BOSTON (11/29/2021) – On Wednesday, November 10, 2021, Senator Cindy F. Friedman (D-Arlington) and Representative Michelle Ciccolo (D-Lexington) testified before the Joint Committee on State Administration and Regulatory Oversight in support of legislation they filed that would designate July 8th as Massachusetts Emancipation Day a.k.a. Quock Walker Day.
The bills, S.2059 and H.3117, An Act designating July 8 as Massachusetts Emancipation Day a.k.a. Quock Walker Day, would direct the Governor to issue a proclamation commemorating the day each year.

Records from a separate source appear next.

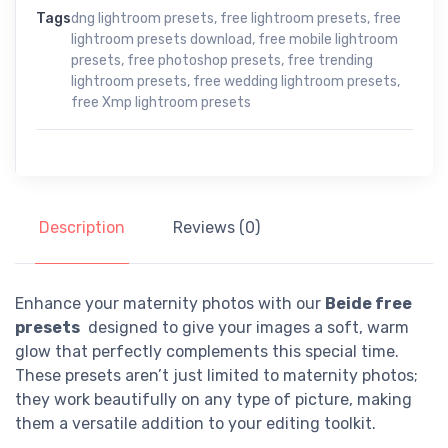
Tags
dng lightroom presets
,
free lightroom presets
,
free
lightroom presets download
,
free mobile lightroom
presets
,
free photoshop presets
,
free trending
lightroom presets
,
free wedding lightroom presets
,
free Xmp lightroom presets
Description
Reviews (0)
Enhance your maternity photos with our
Beide free
presets
designed to give your images a soft, warm
glow that perfectly complements this special time.
These presets aren’t just limited to maternity photos;
they work beautifully on any type of picture, making
them a versatile addition to your editing toolkit.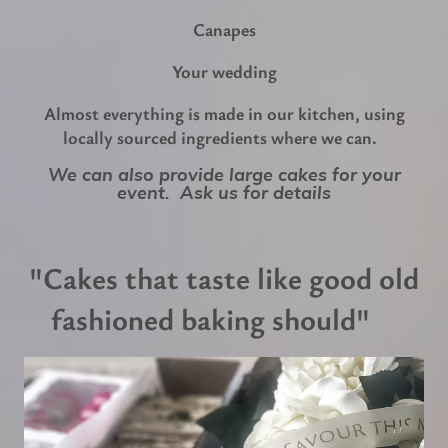
Canapes
Your wedding
Almost everything is made in our kitchen, using
locally sourced ingredients where we can.
We can also provide large cakes for your
event. Ask us for details
"Cakes that taste like good old
fashioned baking should"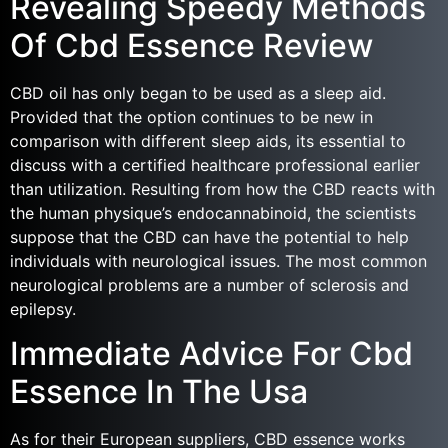
Revealing Speedy Methods
Of Cbd Essence Review
CBD oil has only began to be used as a sleep aid.
Provided that the option continues to be new in
comparison with different sleep aids, its essential to
discuss with a certified healthcare professional earlier
than utilization. Resulting from how the CBD reacts with
the human physique’s endocannabinoid, the scientists
suppose that the CBD can have the potential to help
individuals with neurological issues. The most common
neurological problems are a number of sclerosis and
epilepsy.
Immediate Advice For Cbd
Essence In The Usa
As for their European suppliers, CBD essence works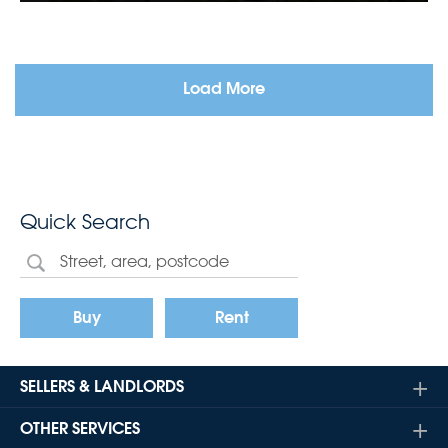
Load More
Quick Search
Buy
Rent
SELLERS & LANDLORDS
OTHER SERVICES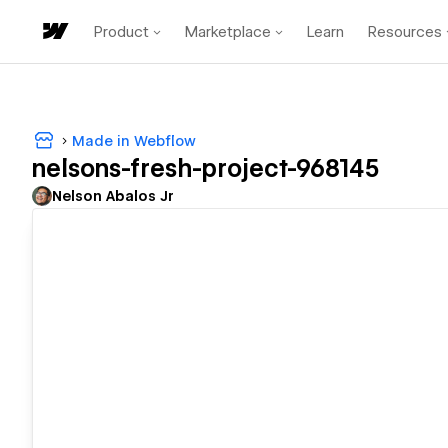
Product
Marketplace
Learn
Resources
Made in Webflow
nelsons-fresh-project-968145
Nelson Abalos Jr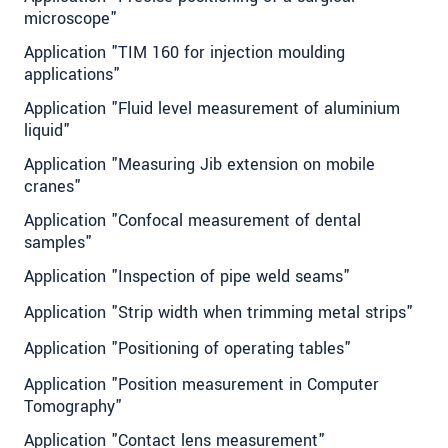
microscope"
Application "TIM 160 for injection moulding
applications"
Application "Fluid level measurement of aluminium
liquid"
Application "Measuring Jib extension on mobile
cranes"
Application "Confocal measurement of dental
samples"
Application "Inspection of pipe weld seams"
Application "Strip width when trimming metal strips"
Application "Positioning of operating tables"
Application "Position measurement in Computer
Tomography"
Application "Contact lens measurement"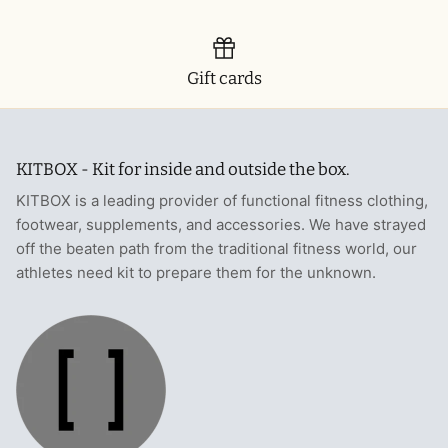
T-Shirts
Socks
Patches
Underwear
Sports Bras
Speed Ropes
Gift cards
Swimwear
Tape
KITBOX - Kit for inside and outside the box.
T-Shirts & Vests
Towels & Blankets
KITBOX is a leading provider of functional fitness clothing,
Training Diaries
footwear, supplements, and accessories. We have strayed
off the beaten path from the traditional fitness world, our
Weighted Vests
athletes need kit to prepare them for the unknown.
Weightlifting Belts
Wrist Bands
Wrist Wraps & Lifting Straps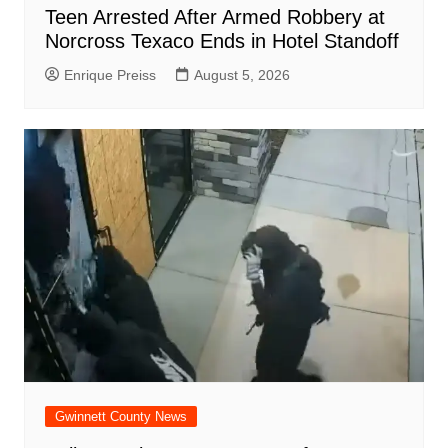
Teen Arrested After Armed Robbery at
Norcross Texaco Ends in Hotel Standoff
Enrique Preiss
August 5, 2026
Gwinnett County News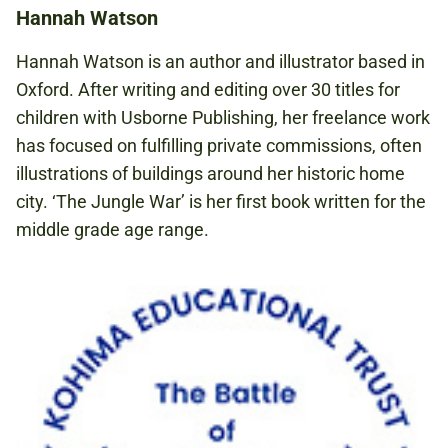
Hannah Watson
Hannah Watson is an author and illustrator based in
Oxford. After writing and editing over 30 titles for
children with Usborne Publishing, her freelance work
has focused on fulﬁlling private commissions, often
illustrations of buildings around her historic home
city. ‘The Jungle War’ is her ﬁrst book written for the
middle grade age range.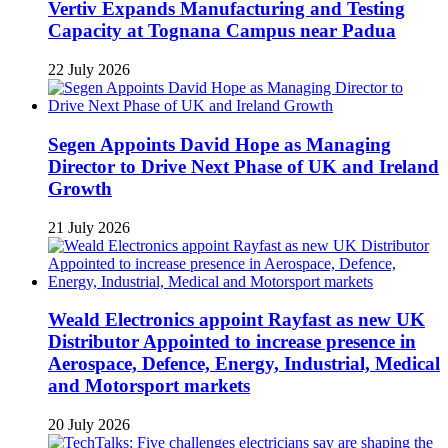
Vertiv Expands Manufacturing and Testing
Capacity at Tognana Campus near Padua
22 July 2026
Segen Appoints David Hope as Managing
Director to Drive Next Phase of UK and Ireland
Growth
21 July 2026
Weald Electronics appoint Rayfast as new UK
Distributor Appointed to increase presence in
Aerospace, Defence, Energy, Industrial, Medical
and Motorsport markets
20 July 2026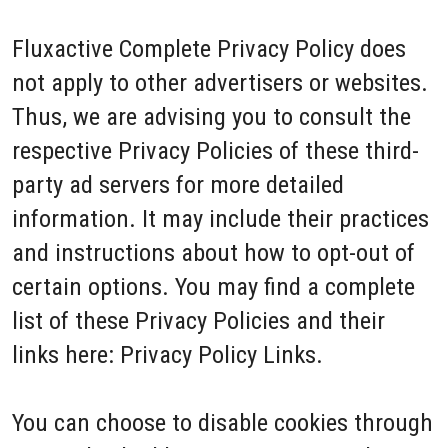
Fluxactive Complete Privacy Policy does
not apply to other advertisers or websites.
Thus, we are advising you to consult the
respective Privacy Policies of these third-
party ad servers for more detailed
information. It may include their practices
and instructions about how to opt-out of
certain options. You may find a complete
list of these Privacy Policies and their
links here: Privacy Policy Links.
You can choose to disable cookies through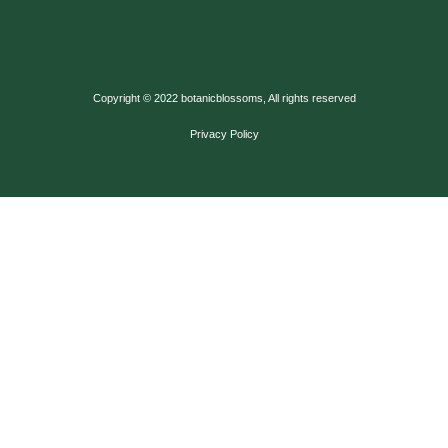
Copyright © 2022 botanicblossoms, All rights reserved
Privacy Policy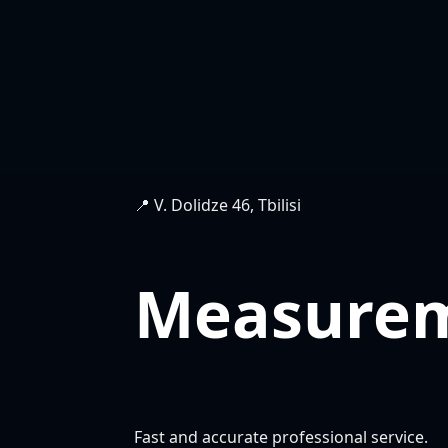
📍 V. Dolidze 46, Tbilisi
Measure
Fast and accurate professional service.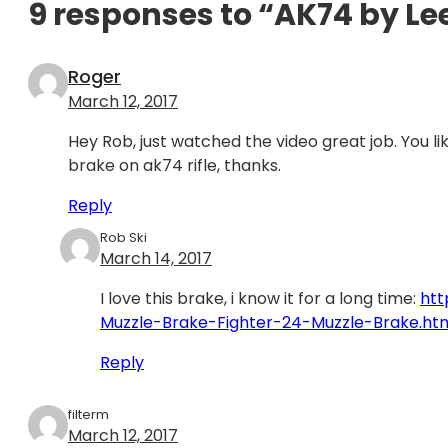
9 responses to “AK74 by Le
Roger
March 12, 2017
Hey Rob, just watched the video great job. You l
brake on ak74 rifle, thanks.
Reply
Rob Ski
March 14, 2017
I love this brake, i know it for a long time:
htt
Muzzle-Brake-Fighter-24-Muzzle-Brake.ht
Reply
filterm
March 12, 2017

It is little known that on July 8, 1783, the Massachusetts Supreme Judicial Court ruled that the Constitution of the Commonwealth’s Declaration of Rights rendered slavery unconstitutional. Quock Walker, born to enslaved Black parents in Massachusetts, was the driving force behind this ruling. At 28 years old, after being promised his freedom on multiple occasions, Walker self-emancipated. Shortly after, Walker was found working nearby, was beaten and locked in a barn by his former enslaver. Walker sued his former enslaver for assault and battery and was found to be a free man by a jury of the Worcester County Court of Common Pleas. This ruling was appealed and the decision by the Massachusetts Supreme Judicial Court again found that Walker was a free man and this critical decision served as the precedent that ended slavery in the Commonwealth on constitutional grounds and led to Massachusetts becoming the first state in the nation to abolish slavery.
“Bringing awareness to Quock Walker and his story is so incredibly important” said Senator Friedman, Chair of the Joint Committee on Health Care Financing. “Passing this bill is one step we can take to acknowledge the injustices in our history as well as celebrate Massachusetts’ part in setting a nationwide precedent for human rights. I am hopeful that it will soon become law.”